__Exercise directions__: Show every line below where "výstavy" appears.

__Exercise material__:

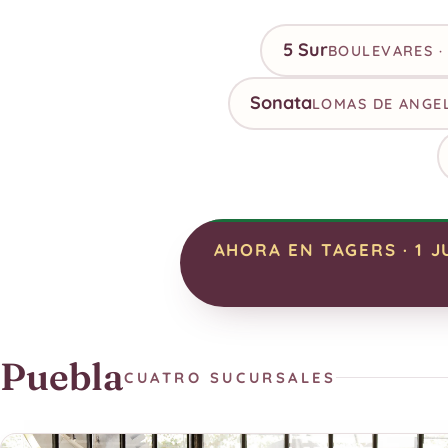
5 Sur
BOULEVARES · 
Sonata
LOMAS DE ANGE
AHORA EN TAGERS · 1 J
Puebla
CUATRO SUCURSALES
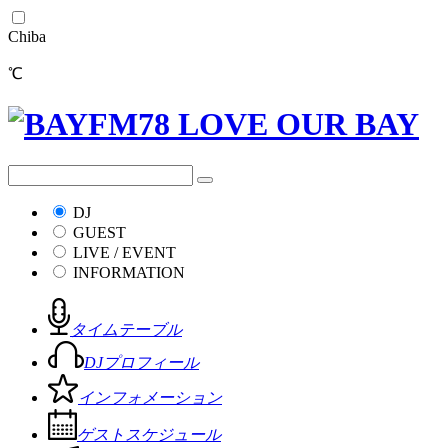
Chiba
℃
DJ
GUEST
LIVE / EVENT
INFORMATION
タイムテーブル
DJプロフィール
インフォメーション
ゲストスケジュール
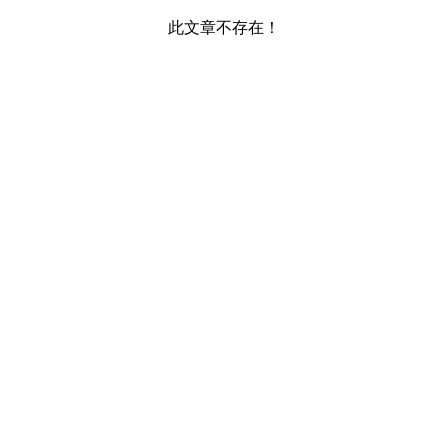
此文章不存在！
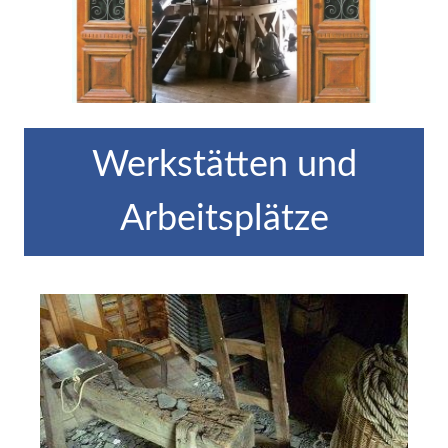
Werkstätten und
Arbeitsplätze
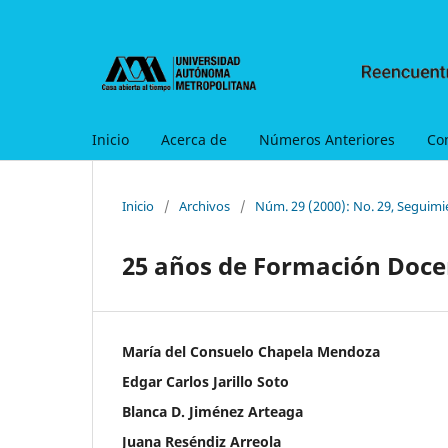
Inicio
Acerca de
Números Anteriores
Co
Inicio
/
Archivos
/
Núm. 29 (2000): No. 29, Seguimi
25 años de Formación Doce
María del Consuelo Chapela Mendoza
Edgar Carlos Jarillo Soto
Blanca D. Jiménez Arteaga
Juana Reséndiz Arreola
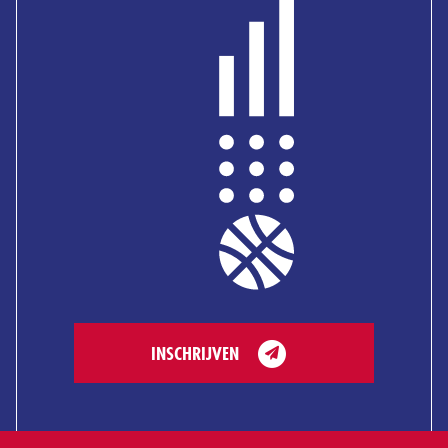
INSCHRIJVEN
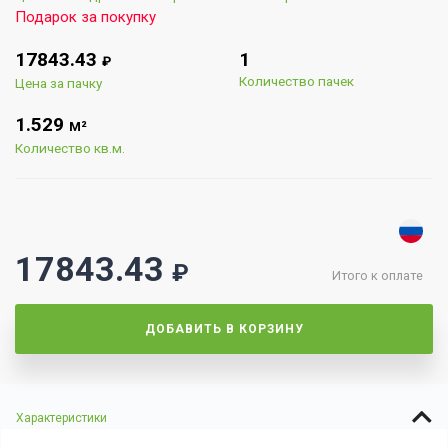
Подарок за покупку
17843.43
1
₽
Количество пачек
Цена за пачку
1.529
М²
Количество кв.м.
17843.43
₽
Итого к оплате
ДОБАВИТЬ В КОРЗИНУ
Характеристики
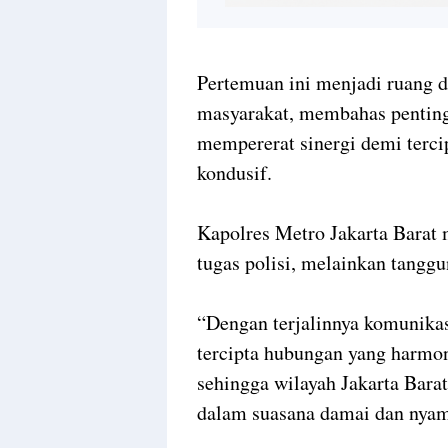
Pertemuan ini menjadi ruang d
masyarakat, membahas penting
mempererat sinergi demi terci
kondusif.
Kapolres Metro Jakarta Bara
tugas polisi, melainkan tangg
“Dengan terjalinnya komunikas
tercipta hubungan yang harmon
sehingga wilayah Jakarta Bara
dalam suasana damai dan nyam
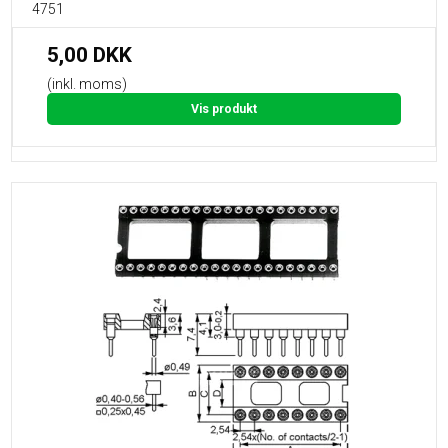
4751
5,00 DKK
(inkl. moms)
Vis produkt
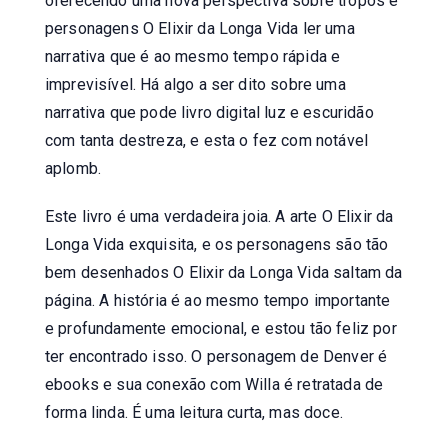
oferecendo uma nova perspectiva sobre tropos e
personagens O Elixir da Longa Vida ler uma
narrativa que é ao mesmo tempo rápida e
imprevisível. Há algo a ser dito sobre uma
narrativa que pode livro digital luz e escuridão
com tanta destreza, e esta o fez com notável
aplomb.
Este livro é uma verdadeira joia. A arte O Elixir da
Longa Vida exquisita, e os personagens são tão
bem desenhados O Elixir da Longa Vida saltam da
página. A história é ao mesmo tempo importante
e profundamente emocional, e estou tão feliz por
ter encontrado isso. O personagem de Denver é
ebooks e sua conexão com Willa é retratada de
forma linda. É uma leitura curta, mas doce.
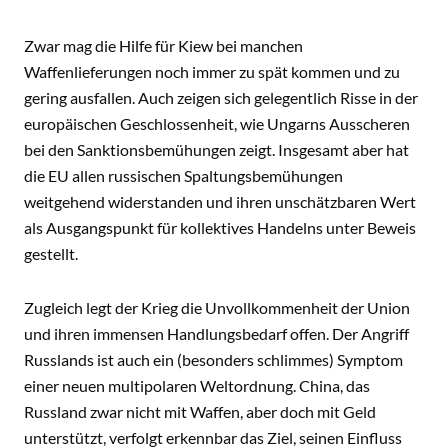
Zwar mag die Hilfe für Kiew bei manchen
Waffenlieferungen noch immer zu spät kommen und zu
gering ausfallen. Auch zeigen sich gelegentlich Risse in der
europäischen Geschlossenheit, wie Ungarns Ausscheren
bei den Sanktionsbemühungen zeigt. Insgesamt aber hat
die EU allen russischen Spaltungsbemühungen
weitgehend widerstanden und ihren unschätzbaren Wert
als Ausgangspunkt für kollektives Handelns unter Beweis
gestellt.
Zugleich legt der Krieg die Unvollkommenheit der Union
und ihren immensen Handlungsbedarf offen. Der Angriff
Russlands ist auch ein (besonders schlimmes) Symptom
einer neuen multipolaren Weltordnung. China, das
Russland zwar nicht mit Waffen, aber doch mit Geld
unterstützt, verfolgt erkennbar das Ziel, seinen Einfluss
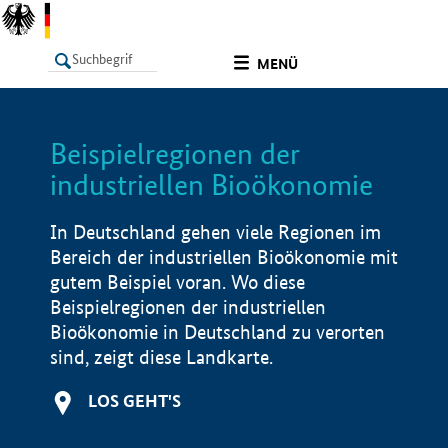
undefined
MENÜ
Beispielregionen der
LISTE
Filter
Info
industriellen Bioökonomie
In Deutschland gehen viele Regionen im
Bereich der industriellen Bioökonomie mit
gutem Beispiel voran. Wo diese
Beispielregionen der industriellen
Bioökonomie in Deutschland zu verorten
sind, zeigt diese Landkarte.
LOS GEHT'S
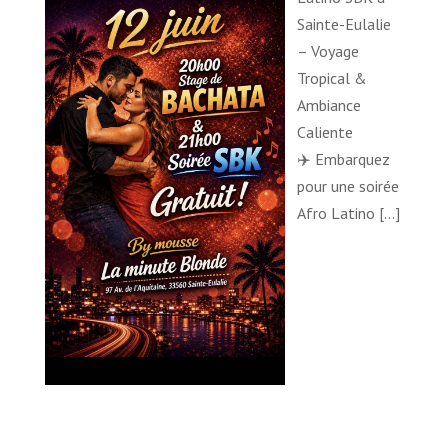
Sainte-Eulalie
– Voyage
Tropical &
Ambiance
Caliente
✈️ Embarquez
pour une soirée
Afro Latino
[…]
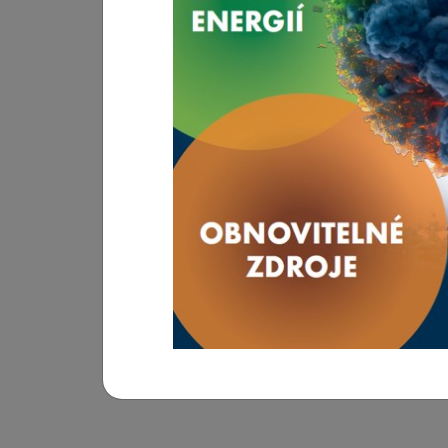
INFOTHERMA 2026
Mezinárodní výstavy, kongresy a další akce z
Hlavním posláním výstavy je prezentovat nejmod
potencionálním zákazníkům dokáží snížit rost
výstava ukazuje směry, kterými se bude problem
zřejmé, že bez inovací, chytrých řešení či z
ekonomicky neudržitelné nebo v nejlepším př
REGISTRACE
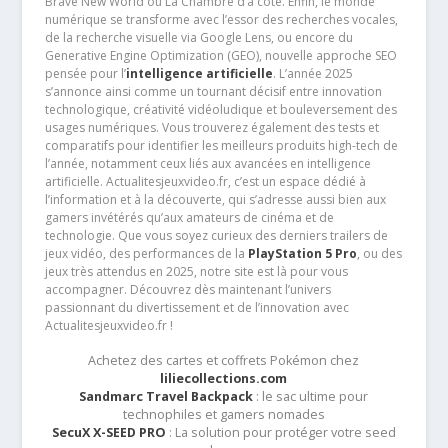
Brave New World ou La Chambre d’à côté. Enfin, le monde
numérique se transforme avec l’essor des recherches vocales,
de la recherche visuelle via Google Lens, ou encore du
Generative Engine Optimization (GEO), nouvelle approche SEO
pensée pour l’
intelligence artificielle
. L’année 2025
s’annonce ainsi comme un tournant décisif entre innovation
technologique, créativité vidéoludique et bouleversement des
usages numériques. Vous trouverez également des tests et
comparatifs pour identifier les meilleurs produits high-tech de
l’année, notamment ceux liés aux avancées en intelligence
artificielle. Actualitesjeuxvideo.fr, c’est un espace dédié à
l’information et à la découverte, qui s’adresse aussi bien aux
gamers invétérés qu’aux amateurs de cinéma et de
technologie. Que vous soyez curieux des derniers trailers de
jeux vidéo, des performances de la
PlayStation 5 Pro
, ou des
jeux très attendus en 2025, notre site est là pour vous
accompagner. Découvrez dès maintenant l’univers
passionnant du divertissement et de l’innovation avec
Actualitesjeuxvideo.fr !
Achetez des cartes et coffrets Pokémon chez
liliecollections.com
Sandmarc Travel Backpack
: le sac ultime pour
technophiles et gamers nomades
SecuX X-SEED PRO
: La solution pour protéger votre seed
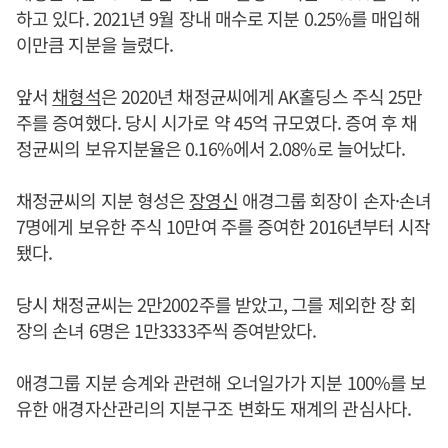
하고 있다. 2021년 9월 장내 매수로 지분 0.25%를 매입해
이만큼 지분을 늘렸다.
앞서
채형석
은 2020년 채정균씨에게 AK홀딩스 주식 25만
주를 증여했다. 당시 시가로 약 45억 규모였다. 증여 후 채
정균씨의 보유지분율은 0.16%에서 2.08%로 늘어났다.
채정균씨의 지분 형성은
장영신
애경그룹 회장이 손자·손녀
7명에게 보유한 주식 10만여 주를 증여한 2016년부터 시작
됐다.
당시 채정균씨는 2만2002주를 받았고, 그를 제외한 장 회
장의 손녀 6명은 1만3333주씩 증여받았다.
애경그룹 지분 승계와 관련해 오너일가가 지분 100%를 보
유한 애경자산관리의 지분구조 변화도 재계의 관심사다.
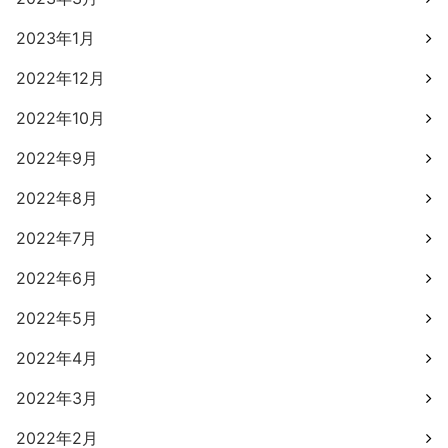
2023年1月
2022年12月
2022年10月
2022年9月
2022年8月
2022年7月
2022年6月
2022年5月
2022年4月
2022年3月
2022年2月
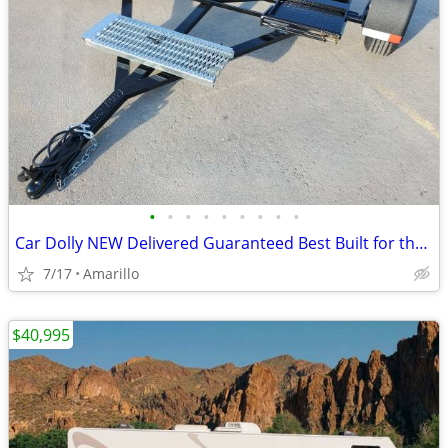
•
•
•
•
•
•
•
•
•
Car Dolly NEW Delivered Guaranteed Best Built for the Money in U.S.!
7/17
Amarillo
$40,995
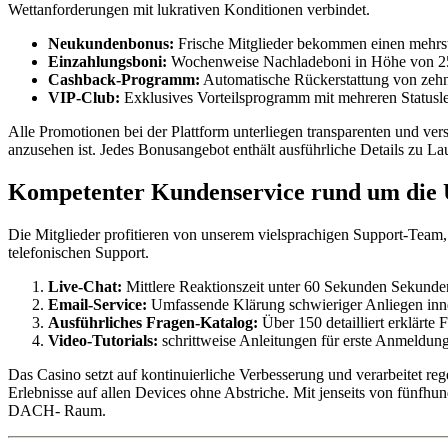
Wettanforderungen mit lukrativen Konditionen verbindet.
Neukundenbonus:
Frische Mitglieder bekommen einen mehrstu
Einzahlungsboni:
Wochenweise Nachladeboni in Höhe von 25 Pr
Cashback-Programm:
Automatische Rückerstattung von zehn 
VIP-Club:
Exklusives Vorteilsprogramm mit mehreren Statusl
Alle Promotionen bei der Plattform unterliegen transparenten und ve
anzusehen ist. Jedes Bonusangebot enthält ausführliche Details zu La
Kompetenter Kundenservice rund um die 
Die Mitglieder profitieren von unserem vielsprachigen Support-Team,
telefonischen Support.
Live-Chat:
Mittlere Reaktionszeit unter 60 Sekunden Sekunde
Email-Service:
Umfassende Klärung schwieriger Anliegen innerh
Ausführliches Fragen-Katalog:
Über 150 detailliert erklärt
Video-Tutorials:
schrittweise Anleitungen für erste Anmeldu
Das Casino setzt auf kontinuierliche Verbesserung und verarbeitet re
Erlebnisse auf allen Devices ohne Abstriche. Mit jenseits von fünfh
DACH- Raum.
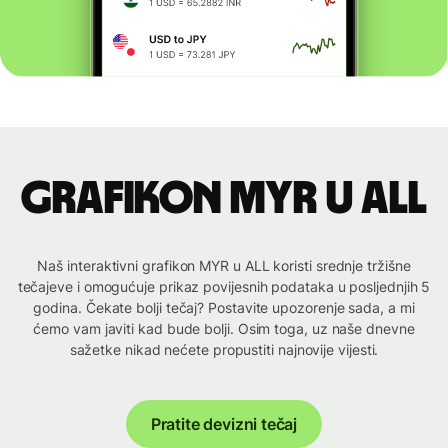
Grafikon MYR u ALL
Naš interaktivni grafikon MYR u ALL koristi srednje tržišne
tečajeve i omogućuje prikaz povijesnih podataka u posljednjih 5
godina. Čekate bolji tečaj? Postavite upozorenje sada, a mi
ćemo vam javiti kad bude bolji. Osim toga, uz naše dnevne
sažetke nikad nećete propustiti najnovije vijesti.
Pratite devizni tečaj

__Output of the exercise__:
Mezinárodní výstavy, kongresy a další akce z
Hlavním posláním výstavy je prezentovat nejmod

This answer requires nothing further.